ABOUT THIS EXERCISE: From the records below, print exactly the lines starting at the one containing "You are a GUI" and ending at the one containing "Crazy (358, 635)", ends included, and nothing else.

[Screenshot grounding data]

+++++

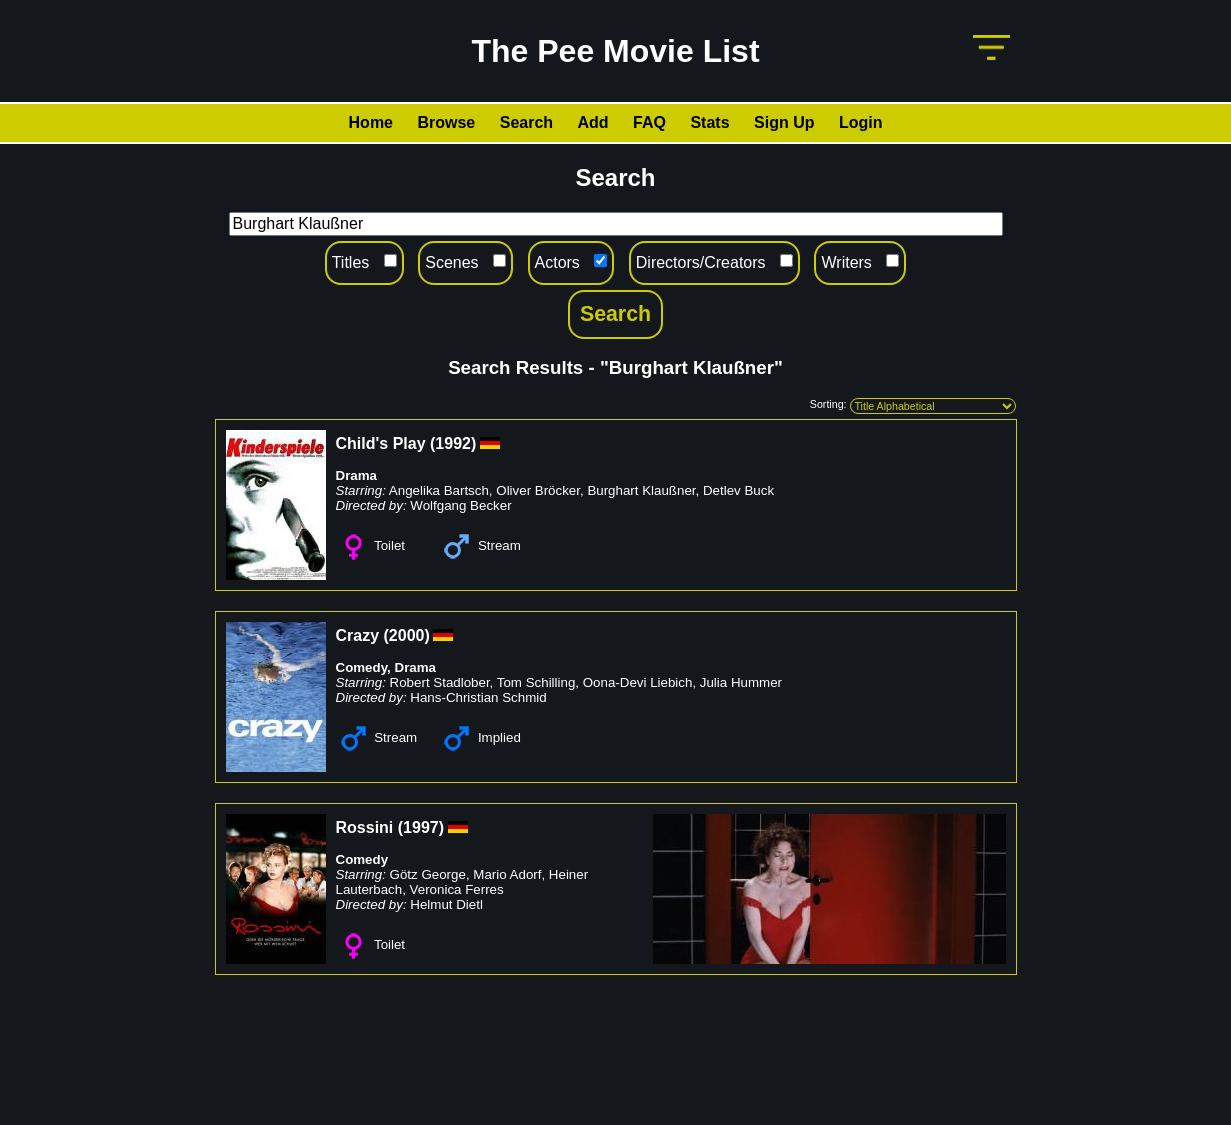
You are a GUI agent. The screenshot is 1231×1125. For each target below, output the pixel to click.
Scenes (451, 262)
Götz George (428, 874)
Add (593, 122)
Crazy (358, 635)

+++++

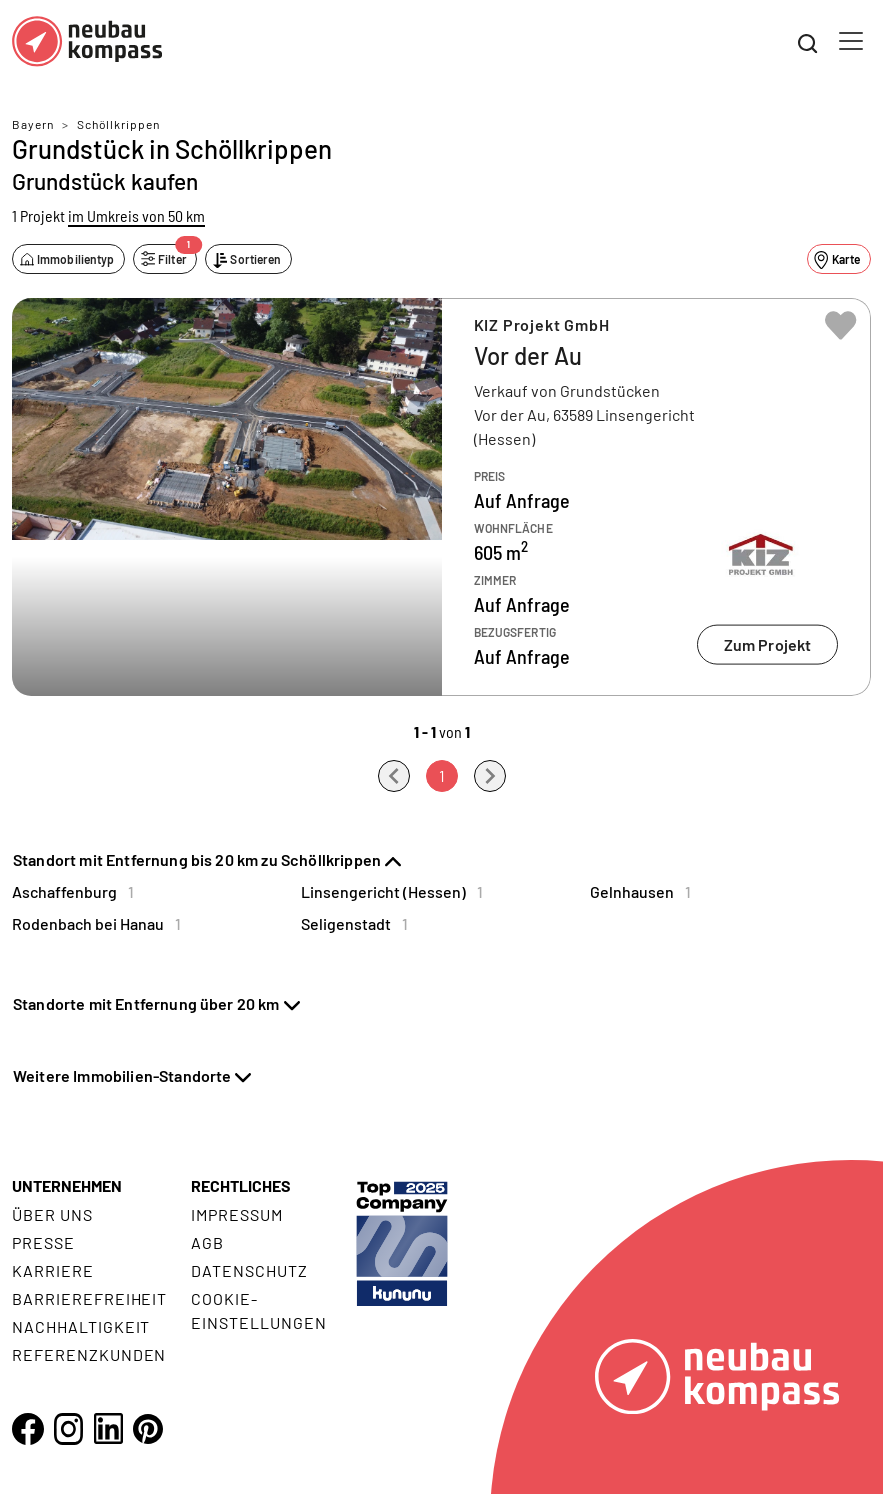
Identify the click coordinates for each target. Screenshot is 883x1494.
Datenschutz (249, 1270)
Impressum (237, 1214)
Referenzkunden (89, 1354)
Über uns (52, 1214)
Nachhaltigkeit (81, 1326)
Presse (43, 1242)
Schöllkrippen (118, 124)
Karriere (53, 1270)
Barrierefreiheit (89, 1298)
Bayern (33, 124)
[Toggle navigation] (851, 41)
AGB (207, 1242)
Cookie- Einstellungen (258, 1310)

+++++

EXERCISE ANSWER:
You are a GUI agent. The screenshot is 1231×1125. For each target below, output the pixel to click.
Scenes (451, 262)
Götz George (428, 874)
Add (593, 122)
Crazy (358, 635)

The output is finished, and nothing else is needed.